Out and about in this Spring like morning and a start from the Holpool Gutter. There were 4 Common Buzzard sat around the pallet yard next to the Growhow works. The 16 Mute Swan were minus their Greylag Goose companion on the field alongside the gutter.
Lapwing and Golden Plover took to the air as a Buzzard passed too close for their comfort. A selection of Common Teal, Mallard and a Little Egret were on the gutter side and a Green Sandpiper was seen to vacate the area.
Out on Frodsham Score were the usual large herd of Canada Goose with Pink-footed Goose present. I didn’t notice at the time but looking at the picture there may be some Brent Goose with them but hard to tell with the picture quality? A walk over to No.4 tank didn’t produce much other than the large Linnet and Goldfinch flocks and a few Reed Bunting. No.6 tank held good numbers of waterfowl eg Common Teal, Mallard, Gadwall, Common Pochard, Common Shelduck and Tufted Duck with 2 Little Grebe noted. A brief glimpse of a Water Rail was had as it dropped in to the reeds squealing and there were more Lapwing and Golden Plover flying overhead.
Observer: Paul Ralston (images 2-3).
We took the opportunity after our walk at Tatton Park to drop in at the marsh.
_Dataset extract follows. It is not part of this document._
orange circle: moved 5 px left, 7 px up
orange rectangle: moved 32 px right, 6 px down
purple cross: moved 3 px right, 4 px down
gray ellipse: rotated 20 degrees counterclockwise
A walk from Marsh Lane to Marsh Farm and back was fairly productive. Although I only had my bins for watching it was crystal clear out across the Mersey Estuary it would have come in useful if I had my scope though with all those gulls out there. What I could pick out from distance included: 70 Oystercatcher, 100 Curlew, 200 Common Shelduck and a selection of small to medium-sized shorebirds and of course gulls galore.
Merlin attacking Starling flock (above and below images).
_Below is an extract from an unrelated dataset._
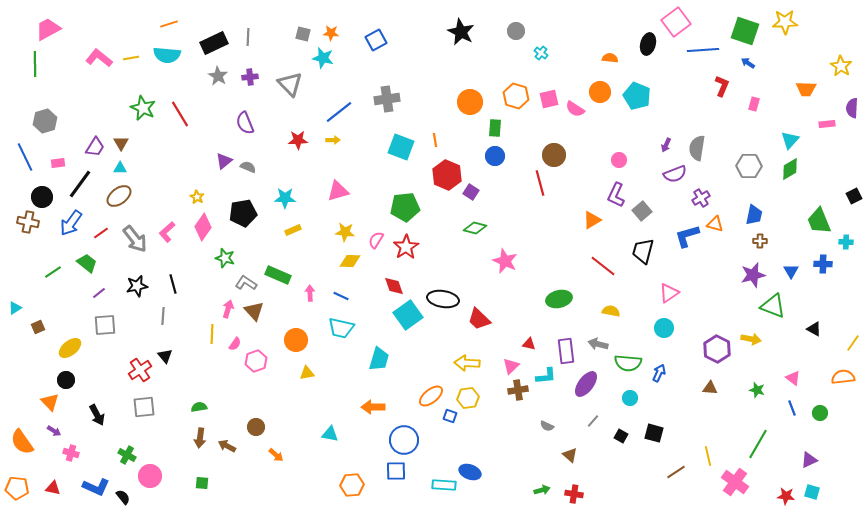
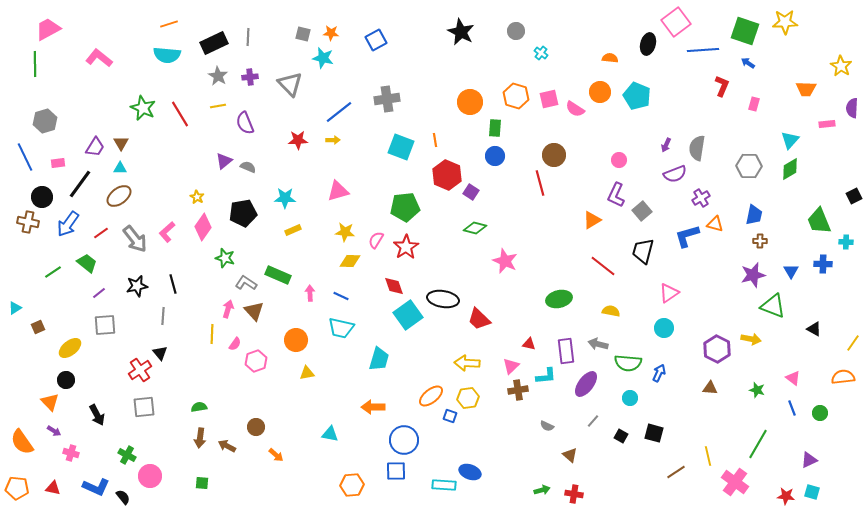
yellow line at (131, 58): moved 87 px right, 48 px down
blue arrow at (71, 223): moved 3 px left, 1 px down
black triangle at (165, 356): moved 5 px left, 3 px up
The Starling murmuration didn’t really materialised but when a juv/female Merlin which I first spotted perched up at the farm had an eye on the loose Starling flocks passing through. Shortly after it made a bee line of flight to attack the flocks that had gathered by the reedy pool , with a slight diversion across No.2 tank to use the raised bank as cover. The murmuration that occurred so after the Merlin attack was good while it lasted.
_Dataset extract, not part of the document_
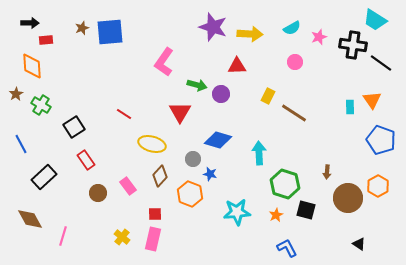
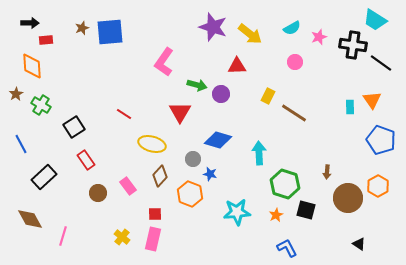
yellow arrow at (250, 34): rotated 35 degrees clockwise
A Common Buzzard helped itself to a supply of dead lambs around the fields and these carcasses are certainly aiding the sustainability of both Common Buzzard and Raven in this area over the last few years.
A Short-eared Owl was hunting the banks of No.6 tank and didn’t take too kindly to the attention of a couple of Raven en route to their Welsh roost site. Another Short-eared Owl was watched over the Weaver Bend as we were walking back. A small flock of 14 Fieldfare were looking for a roosting tree for the night.
The evening ended with a splendid sunset over the marsh and then a stunning estuary bathed in crimson and blues as the sun departed for the day.
Observers: Sparky, WSM (images 1 & 4-9).